Eu participei da compra da participação da Barra Energia em Carcará e analisei mais de 50 negócios na época, para a montagem do portfólio da Barra Energia, e selecionamos Carcará e Atlanta dentre muitos outros ativos. O projeto, por ser de razoável porte, foi dividido com a Queiroz Galvão, concomitantemente. Então conheço bem Carcará. Sei o que estou dizendo. Lembro de todos os dados dessa área na minha cabeça, porque na época fui um dos que fez o mapeamento para as análises volumétricas e econômicas da área, do bloco e do portfólio.
E quando trabalhei na Petrobrás eu também elaborava os mapas usados para as cubagens de volumes, então já é uma área de conhecimento antiga para mim. Não comecei nisso agora. Fiz muitos mapas deste tipo para a Petrobrás, tanto para o mar, quanto para terra.
Qual seria o custo e o trabalho real de adequar as necessidades dos equipamentos de acordo com as variações de pressão?
É um cálculo difícil, que deve ser feito junto com especialistas de diferentes áreas de conhecimento. Então eu não teria como estimar exatamente. Mas com certeza o valor total que ainda precisaria ser investido pela Petrobrás em Carcará é menor do que os US$ 10 bilhões estimados pelo Parente. Provavelmente cerca de 30% a 40% a menos do que isso, face às características favoráveis da acumulação em termos de energia adicional nos seus reservatórios.
Ao que atribui a posição de Parente neste caso, já que essas evidências certamente estão à disposição dele na Petrobrás?

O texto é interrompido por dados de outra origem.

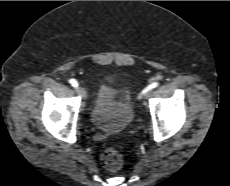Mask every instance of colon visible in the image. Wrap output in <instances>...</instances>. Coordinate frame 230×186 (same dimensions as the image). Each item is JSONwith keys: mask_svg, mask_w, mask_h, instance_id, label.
<instances>
[{"mask_svg": "<svg viewBox=\"0 0 230 186\" xmlns=\"http://www.w3.org/2000/svg\"><path fill=\"white\" fill-rule=\"evenodd\" d=\"M102 165L109 171H116L123 165V156L115 148H107L101 155Z\"/></svg>", "mask_w": 230, "mask_h": 186, "instance_id": "5ec220e1", "label": "colon"}]
</instances>
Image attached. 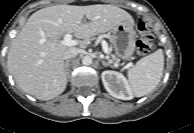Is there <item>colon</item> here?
<instances>
[{
	"mask_svg": "<svg viewBox=\"0 0 194 133\" xmlns=\"http://www.w3.org/2000/svg\"><path fill=\"white\" fill-rule=\"evenodd\" d=\"M137 31L139 33V40L136 44L137 52L140 55H145L152 49L153 34L151 29L141 19L137 21Z\"/></svg>",
	"mask_w": 194,
	"mask_h": 133,
	"instance_id": "colon-1",
	"label": "colon"
}]
</instances>
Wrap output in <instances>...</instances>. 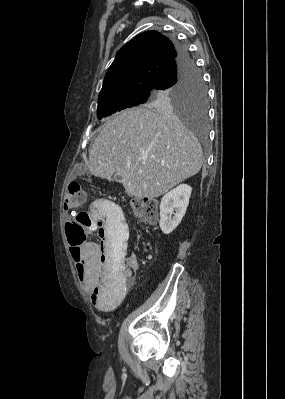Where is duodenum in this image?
Here are the masks:
<instances>
[{"label":"duodenum","mask_w":285,"mask_h":399,"mask_svg":"<svg viewBox=\"0 0 285 399\" xmlns=\"http://www.w3.org/2000/svg\"><path fill=\"white\" fill-rule=\"evenodd\" d=\"M107 216H108V212H107V211H105V212L103 213V218H104V219H106V218H107Z\"/></svg>","instance_id":"duodenum-1"}]
</instances>
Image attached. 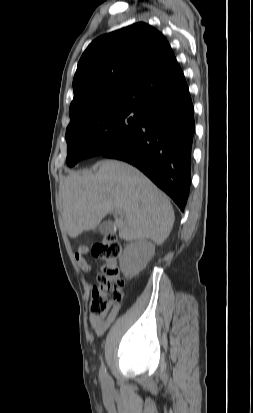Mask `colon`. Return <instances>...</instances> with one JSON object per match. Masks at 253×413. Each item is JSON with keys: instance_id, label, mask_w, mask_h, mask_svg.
Here are the masks:
<instances>
[{"instance_id": "colon-1", "label": "colon", "mask_w": 253, "mask_h": 413, "mask_svg": "<svg viewBox=\"0 0 253 413\" xmlns=\"http://www.w3.org/2000/svg\"><path fill=\"white\" fill-rule=\"evenodd\" d=\"M120 253L121 246L113 234L104 236L92 247L93 256L101 262L97 285L91 294L90 313L93 316L106 315L123 299L125 284L117 264Z\"/></svg>"}]
</instances>
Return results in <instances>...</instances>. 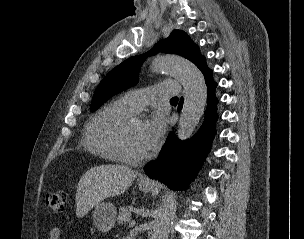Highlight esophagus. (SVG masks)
Returning a JSON list of instances; mask_svg holds the SVG:
<instances>
[{
	"label": "esophagus",
	"instance_id": "1",
	"mask_svg": "<svg viewBox=\"0 0 304 239\" xmlns=\"http://www.w3.org/2000/svg\"><path fill=\"white\" fill-rule=\"evenodd\" d=\"M140 181H141L142 183H146V184L151 183V181H150L148 178H146V177H141Z\"/></svg>",
	"mask_w": 304,
	"mask_h": 239
}]
</instances>
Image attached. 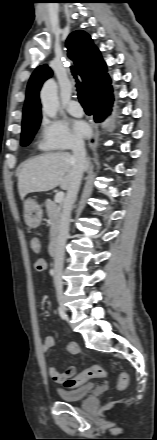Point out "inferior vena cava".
<instances>
[{
	"mask_svg": "<svg viewBox=\"0 0 157 440\" xmlns=\"http://www.w3.org/2000/svg\"><path fill=\"white\" fill-rule=\"evenodd\" d=\"M72 151L74 161V176L68 188L67 195L64 201L54 254V285L55 288L59 291L62 290L63 286L62 272L65 255V245L69 235L71 211L73 204L77 199V194L80 188L82 174L86 162L84 141L82 139H75L72 144Z\"/></svg>",
	"mask_w": 157,
	"mask_h": 440,
	"instance_id": "1",
	"label": "inferior vena cava"
}]
</instances>
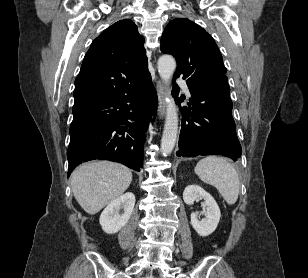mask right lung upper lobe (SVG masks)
Masks as SVG:
<instances>
[{
  "mask_svg": "<svg viewBox=\"0 0 308 278\" xmlns=\"http://www.w3.org/2000/svg\"><path fill=\"white\" fill-rule=\"evenodd\" d=\"M143 43L137 26L129 19L103 31L92 42L75 79L72 110L125 95L149 77Z\"/></svg>",
  "mask_w": 308,
  "mask_h": 278,
  "instance_id": "cb5924a9",
  "label": "right lung upper lobe"
}]
</instances>
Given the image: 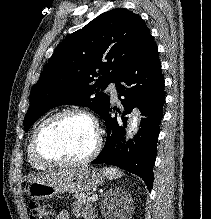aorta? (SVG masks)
I'll return each mask as SVG.
<instances>
[{"instance_id": "762f6f07", "label": "aorta", "mask_w": 211, "mask_h": 219, "mask_svg": "<svg viewBox=\"0 0 211 219\" xmlns=\"http://www.w3.org/2000/svg\"><path fill=\"white\" fill-rule=\"evenodd\" d=\"M137 125H138V120L136 117H134L131 123L130 132L133 131L137 127Z\"/></svg>"}]
</instances>
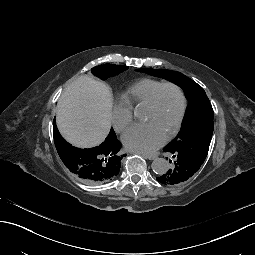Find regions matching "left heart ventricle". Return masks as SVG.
Returning <instances> with one entry per match:
<instances>
[{
  "instance_id": "b2bd125f",
  "label": "left heart ventricle",
  "mask_w": 255,
  "mask_h": 255,
  "mask_svg": "<svg viewBox=\"0 0 255 255\" xmlns=\"http://www.w3.org/2000/svg\"><path fill=\"white\" fill-rule=\"evenodd\" d=\"M180 108V98L172 87L163 88L153 108H145L143 120L156 131L167 137L175 127Z\"/></svg>"
}]
</instances>
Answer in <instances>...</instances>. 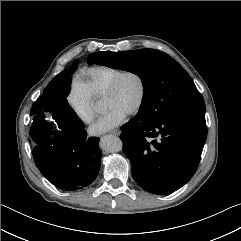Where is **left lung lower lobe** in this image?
Segmentation results:
<instances>
[{"label": "left lung lower lobe", "mask_w": 241, "mask_h": 241, "mask_svg": "<svg viewBox=\"0 0 241 241\" xmlns=\"http://www.w3.org/2000/svg\"><path fill=\"white\" fill-rule=\"evenodd\" d=\"M121 131L134 180L157 195L170 194L192 178L207 138L204 111H174L157 120L136 115Z\"/></svg>", "instance_id": "1"}]
</instances>
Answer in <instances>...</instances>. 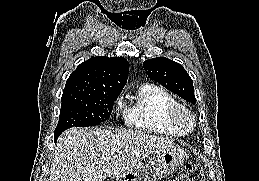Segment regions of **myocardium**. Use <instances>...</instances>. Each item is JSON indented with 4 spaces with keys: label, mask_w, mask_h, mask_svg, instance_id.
Instances as JSON below:
<instances>
[{
    "label": "myocardium",
    "mask_w": 259,
    "mask_h": 181,
    "mask_svg": "<svg viewBox=\"0 0 259 181\" xmlns=\"http://www.w3.org/2000/svg\"><path fill=\"white\" fill-rule=\"evenodd\" d=\"M173 120L176 124L186 130H191L195 125L194 115L184 106L179 107L173 113Z\"/></svg>",
    "instance_id": "1"
}]
</instances>
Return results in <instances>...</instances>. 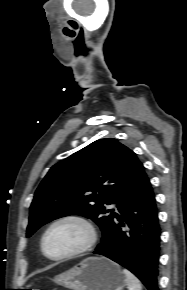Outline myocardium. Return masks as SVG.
Segmentation results:
<instances>
[{
    "mask_svg": "<svg viewBox=\"0 0 187 290\" xmlns=\"http://www.w3.org/2000/svg\"><path fill=\"white\" fill-rule=\"evenodd\" d=\"M62 223H75V224L80 225L86 233V241L81 247L77 248L76 250H73L69 253H66L60 256H51L46 250V239L49 233L51 232V230L57 225L62 224ZM97 237H98L97 230L90 219H88L86 216L81 215V214H67L59 218H56L48 225V227L44 231L41 238V249H42L43 254L48 259L53 260V261H63V260L80 256L90 251L94 247L97 241Z\"/></svg>",
    "mask_w": 187,
    "mask_h": 290,
    "instance_id": "f54148a6",
    "label": "myocardium"
}]
</instances>
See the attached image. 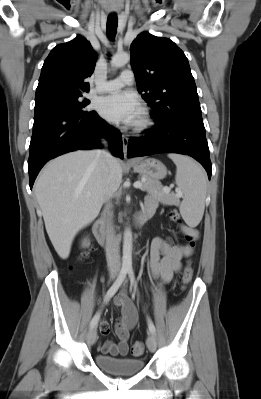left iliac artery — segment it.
<instances>
[{"mask_svg": "<svg viewBox=\"0 0 261 399\" xmlns=\"http://www.w3.org/2000/svg\"><path fill=\"white\" fill-rule=\"evenodd\" d=\"M128 275H129V279L131 284L134 286L135 290L137 289V285H136V280H135V275L134 272L132 270V268L128 269ZM148 327L151 333H155L156 329L155 326L153 324V322L151 321L150 318H148Z\"/></svg>", "mask_w": 261, "mask_h": 399, "instance_id": "obj_1", "label": "left iliac artery"}]
</instances>
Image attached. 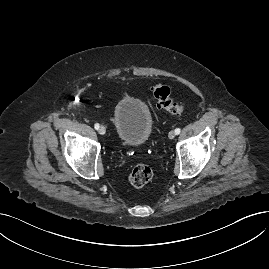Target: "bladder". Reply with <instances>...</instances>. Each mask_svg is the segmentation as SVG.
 Returning a JSON list of instances; mask_svg holds the SVG:
<instances>
[{
  "mask_svg": "<svg viewBox=\"0 0 269 269\" xmlns=\"http://www.w3.org/2000/svg\"><path fill=\"white\" fill-rule=\"evenodd\" d=\"M113 124L117 138L130 146L145 143L153 128L149 108L133 96H123L118 100L113 111Z\"/></svg>",
  "mask_w": 269,
  "mask_h": 269,
  "instance_id": "1",
  "label": "bladder"
}]
</instances>
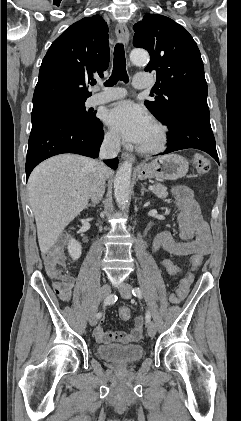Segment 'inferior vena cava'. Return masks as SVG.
<instances>
[{
  "label": "inferior vena cava",
  "mask_w": 241,
  "mask_h": 421,
  "mask_svg": "<svg viewBox=\"0 0 241 421\" xmlns=\"http://www.w3.org/2000/svg\"><path fill=\"white\" fill-rule=\"evenodd\" d=\"M120 151V138L116 135H108L104 138L100 147V159L115 158ZM94 173L90 186V198L92 202L98 203L105 192V180L107 166L100 160L94 164Z\"/></svg>",
  "instance_id": "inferior-vena-cava-1"
}]
</instances>
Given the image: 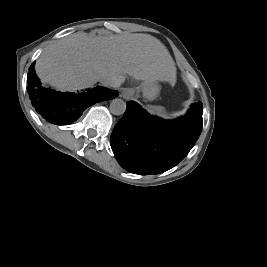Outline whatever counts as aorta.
<instances>
[{"instance_id": "762f6f07", "label": "aorta", "mask_w": 267, "mask_h": 267, "mask_svg": "<svg viewBox=\"0 0 267 267\" xmlns=\"http://www.w3.org/2000/svg\"><path fill=\"white\" fill-rule=\"evenodd\" d=\"M126 110V103L124 100L119 99V98H115L111 101L110 103V112L113 115H122L124 114Z\"/></svg>"}]
</instances>
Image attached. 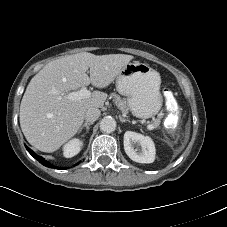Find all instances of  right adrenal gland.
I'll return each instance as SVG.
<instances>
[{
    "label": "right adrenal gland",
    "instance_id": "obj_1",
    "mask_svg": "<svg viewBox=\"0 0 227 227\" xmlns=\"http://www.w3.org/2000/svg\"><path fill=\"white\" fill-rule=\"evenodd\" d=\"M93 123H84L78 130V133H80L84 128H86V133H88L89 129H90V125H92Z\"/></svg>",
    "mask_w": 227,
    "mask_h": 227
}]
</instances>
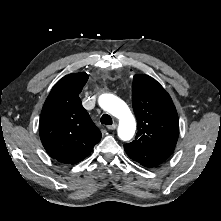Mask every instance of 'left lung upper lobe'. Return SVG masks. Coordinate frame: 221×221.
Segmentation results:
<instances>
[{"label":"left lung upper lobe","mask_w":221,"mask_h":221,"mask_svg":"<svg viewBox=\"0 0 221 221\" xmlns=\"http://www.w3.org/2000/svg\"><path fill=\"white\" fill-rule=\"evenodd\" d=\"M137 119L135 140L124 145L127 155L145 167H156L174 151L179 135L176 108L169 94L152 77L137 74L132 84Z\"/></svg>","instance_id":"left-lung-upper-lobe-1"}]
</instances>
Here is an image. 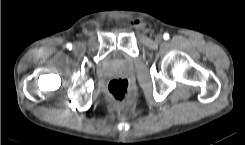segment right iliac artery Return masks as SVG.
<instances>
[{"label":"right iliac artery","instance_id":"right-iliac-artery-1","mask_svg":"<svg viewBox=\"0 0 245 145\" xmlns=\"http://www.w3.org/2000/svg\"><path fill=\"white\" fill-rule=\"evenodd\" d=\"M67 48L71 49L72 48V44H67Z\"/></svg>","mask_w":245,"mask_h":145}]
</instances>
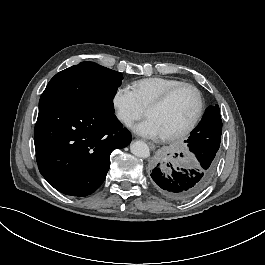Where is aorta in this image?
Instances as JSON below:
<instances>
[{
    "instance_id": "obj_1",
    "label": "aorta",
    "mask_w": 265,
    "mask_h": 265,
    "mask_svg": "<svg viewBox=\"0 0 265 265\" xmlns=\"http://www.w3.org/2000/svg\"><path fill=\"white\" fill-rule=\"evenodd\" d=\"M130 151L133 155L139 158H148L150 156V150L147 144L143 141H133L130 144Z\"/></svg>"
}]
</instances>
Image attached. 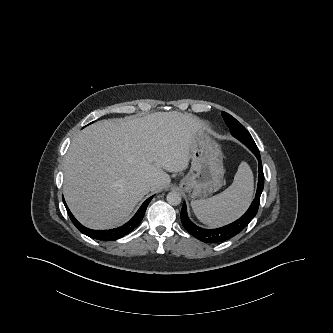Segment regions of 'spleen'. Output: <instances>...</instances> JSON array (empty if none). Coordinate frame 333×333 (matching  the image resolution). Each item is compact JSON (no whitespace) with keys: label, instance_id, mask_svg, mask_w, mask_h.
Returning a JSON list of instances; mask_svg holds the SVG:
<instances>
[{"label":"spleen","instance_id":"obj_1","mask_svg":"<svg viewBox=\"0 0 333 333\" xmlns=\"http://www.w3.org/2000/svg\"><path fill=\"white\" fill-rule=\"evenodd\" d=\"M253 174L242 162L233 183L223 192L208 199L191 201L196 217L212 227L228 224L240 217L250 205L253 195Z\"/></svg>","mask_w":333,"mask_h":333}]
</instances>
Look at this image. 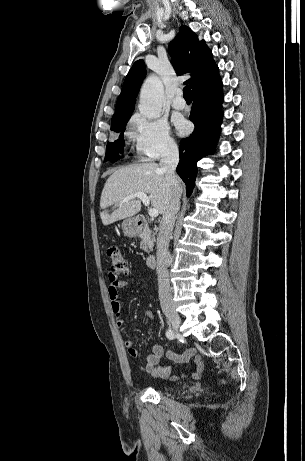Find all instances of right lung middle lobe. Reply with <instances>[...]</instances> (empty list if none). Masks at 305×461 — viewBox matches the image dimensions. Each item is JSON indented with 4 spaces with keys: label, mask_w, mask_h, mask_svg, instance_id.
<instances>
[{
    "label": "right lung middle lobe",
    "mask_w": 305,
    "mask_h": 461,
    "mask_svg": "<svg viewBox=\"0 0 305 461\" xmlns=\"http://www.w3.org/2000/svg\"><path fill=\"white\" fill-rule=\"evenodd\" d=\"M128 119L122 120L117 122L115 125L111 126V130L115 132H121L124 131L126 123ZM123 145H124V139H123V133L120 134L119 139H117L114 142H108L107 147H106V157L105 160H112L116 161L118 159V153L123 152Z\"/></svg>",
    "instance_id": "dd1d6c3e"
}]
</instances>
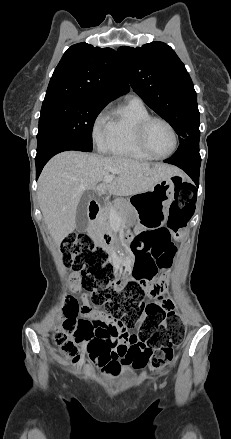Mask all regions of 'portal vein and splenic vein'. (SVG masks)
Segmentation results:
<instances>
[{"label":"portal vein and splenic vein","mask_w":231,"mask_h":439,"mask_svg":"<svg viewBox=\"0 0 231 439\" xmlns=\"http://www.w3.org/2000/svg\"><path fill=\"white\" fill-rule=\"evenodd\" d=\"M113 177L111 176H107L103 179L104 183H110L112 181ZM112 219H117L116 213L113 211L112 212Z\"/></svg>","instance_id":"obj_1"}]
</instances>
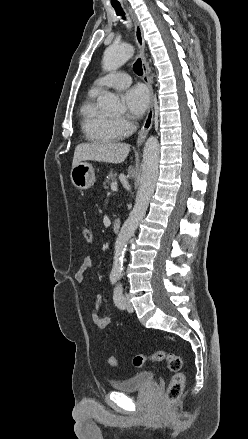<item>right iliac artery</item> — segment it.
<instances>
[{"mask_svg":"<svg viewBox=\"0 0 248 439\" xmlns=\"http://www.w3.org/2000/svg\"><path fill=\"white\" fill-rule=\"evenodd\" d=\"M118 278H119L118 275H116V274H111V275H110V281H111V283H112V284H115L116 281L118 280Z\"/></svg>","mask_w":248,"mask_h":439,"instance_id":"82829eb1","label":"right iliac artery"}]
</instances>
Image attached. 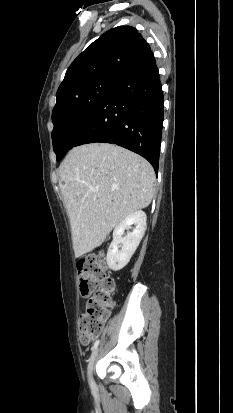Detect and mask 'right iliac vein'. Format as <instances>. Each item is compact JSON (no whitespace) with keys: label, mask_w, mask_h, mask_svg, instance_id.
<instances>
[{"label":"right iliac vein","mask_w":233,"mask_h":413,"mask_svg":"<svg viewBox=\"0 0 233 413\" xmlns=\"http://www.w3.org/2000/svg\"><path fill=\"white\" fill-rule=\"evenodd\" d=\"M97 354H98V350H95L92 353L90 361H89V365H88V373H89V377L91 381H92V371H93V367L96 361Z\"/></svg>","instance_id":"1"}]
</instances>
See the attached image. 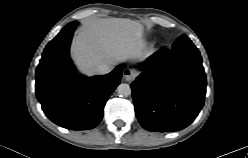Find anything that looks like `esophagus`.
Listing matches in <instances>:
<instances>
[{
    "label": "esophagus",
    "instance_id": "34e87169",
    "mask_svg": "<svg viewBox=\"0 0 248 158\" xmlns=\"http://www.w3.org/2000/svg\"><path fill=\"white\" fill-rule=\"evenodd\" d=\"M136 72L133 69L125 68L123 70V79L127 82H131L136 77Z\"/></svg>",
    "mask_w": 248,
    "mask_h": 158
}]
</instances>
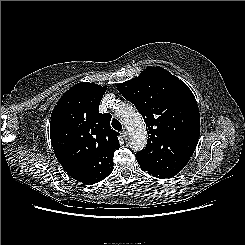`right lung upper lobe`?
<instances>
[{"label": "right lung upper lobe", "instance_id": "obj_1", "mask_svg": "<svg viewBox=\"0 0 245 245\" xmlns=\"http://www.w3.org/2000/svg\"><path fill=\"white\" fill-rule=\"evenodd\" d=\"M105 91V86L80 82L62 95L51 114L56 158L65 171L77 172L83 184L103 180L120 148L119 133L110 127L111 115L98 110Z\"/></svg>", "mask_w": 245, "mask_h": 245}]
</instances>
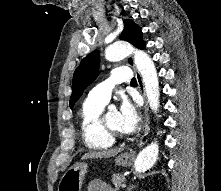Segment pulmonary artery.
Here are the masks:
<instances>
[{
  "label": "pulmonary artery",
  "instance_id": "obj_1",
  "mask_svg": "<svg viewBox=\"0 0 221 191\" xmlns=\"http://www.w3.org/2000/svg\"><path fill=\"white\" fill-rule=\"evenodd\" d=\"M133 72L129 67H118L112 70L110 79L98 84L88 93V99L94 102L107 103L115 85L131 82Z\"/></svg>",
  "mask_w": 221,
  "mask_h": 191
}]
</instances>
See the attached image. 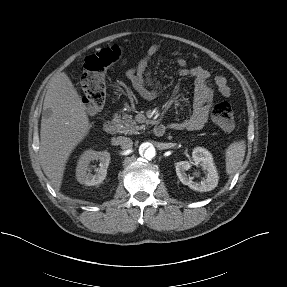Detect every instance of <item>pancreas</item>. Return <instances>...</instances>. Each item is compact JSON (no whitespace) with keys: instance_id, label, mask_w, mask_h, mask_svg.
<instances>
[{"instance_id":"obj_1","label":"pancreas","mask_w":287,"mask_h":287,"mask_svg":"<svg viewBox=\"0 0 287 287\" xmlns=\"http://www.w3.org/2000/svg\"><path fill=\"white\" fill-rule=\"evenodd\" d=\"M118 124V130L124 134H137L144 126H138L136 121L132 119V115L125 114L122 117L115 114L113 119Z\"/></svg>"}]
</instances>
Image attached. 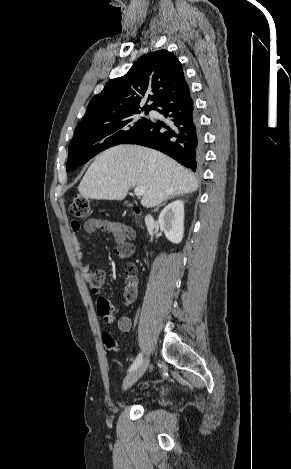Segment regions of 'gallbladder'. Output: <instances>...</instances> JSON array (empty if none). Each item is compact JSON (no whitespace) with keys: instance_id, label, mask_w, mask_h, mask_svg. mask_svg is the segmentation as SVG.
Returning <instances> with one entry per match:
<instances>
[{"instance_id":"1","label":"gallbladder","mask_w":291,"mask_h":469,"mask_svg":"<svg viewBox=\"0 0 291 469\" xmlns=\"http://www.w3.org/2000/svg\"><path fill=\"white\" fill-rule=\"evenodd\" d=\"M127 206H130V204L126 203Z\"/></svg>"}]
</instances>
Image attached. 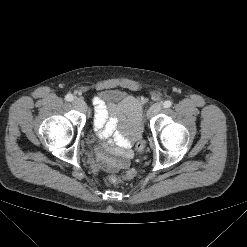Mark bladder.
Masks as SVG:
<instances>
[{"instance_id": "31cf9c89", "label": "bladder", "mask_w": 247, "mask_h": 247, "mask_svg": "<svg viewBox=\"0 0 247 247\" xmlns=\"http://www.w3.org/2000/svg\"><path fill=\"white\" fill-rule=\"evenodd\" d=\"M127 96L118 90L115 89H105L99 92L97 99L100 104L105 105L108 109L118 105L121 101H123ZM140 129L138 130V133ZM97 141L104 142L106 140L105 135H98L96 137Z\"/></svg>"}]
</instances>
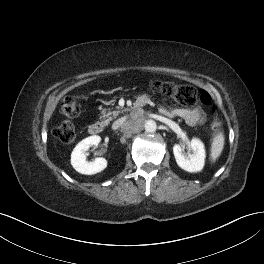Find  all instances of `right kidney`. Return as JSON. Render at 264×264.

Acredito que ele e o governo queiram que tenham concorrentes fortes no Brasil para competir com Petrobrás, mas não podem fazer isso à custa do dinheiro dela e dos seus acionistas. Onde já se viu um gestor estimular o concorrente? Além disso, petróleo não é uma mina de ferro, não é laranja, nem uma simples commodity. É energia. A Petrobrás é uma empresa estratégica e o único controle do Estado sobre a energia que o País detém. Não se pode passar isso para empresas sem regulação forte e a preço de banana. Estão doando dinheiro do País, dos acionistas majoritários e minoritários. Hoje, a participação dos estrangeiros nas ações preferenciais da Petrobrás já responde por 30%. Então essas vendas a esses preços prejudicam o governo (51%), os brasileiros minoritários (19%) e os estrangeiros minoritários (30%), principalmente os fundos de energia dos Estados Unidos, como o Black Rock, que já dispõe de 5% das ações preferenciais da Petrobrás, que, quanto mais aviltada pelos próprios gestores, mais é comprada pelos investidores de fora.
Eu não sou contra a licitação de ativos. Não acho também que deva ser tudo do Estado. Ganho a vida hoje fazendo consultorias na área e quanto maior a quantidade de negócios ocorrendo, melhor será para mim – pelo menos potencialmente. Mas os asset’s não podem ser vendidos a preço de banana como vem ocorrendo. Eles poderiam vender, por exemplo, cerca de 20% de Carcará em troca do compromisso de perfuração dos poços de delimitação, produção e das facilidades de produção, com valores até mesmo condicionados aos resultados expectados versus os constatados. Ou seja, a empresa ia continuar majoritária, sem ter que gastar dinheiro nestas etapas, e manteria um ativo muito valorizado depois, a julgar pelos resultados atuais. E todo mundo ia querer comprar. Eu mesmo recomendaria para qualquer comprador, face ao potencial que tem. Poderia inclusive fazer condicionado aos resultados dos poços, repito. Havia muitas alternativas melhores.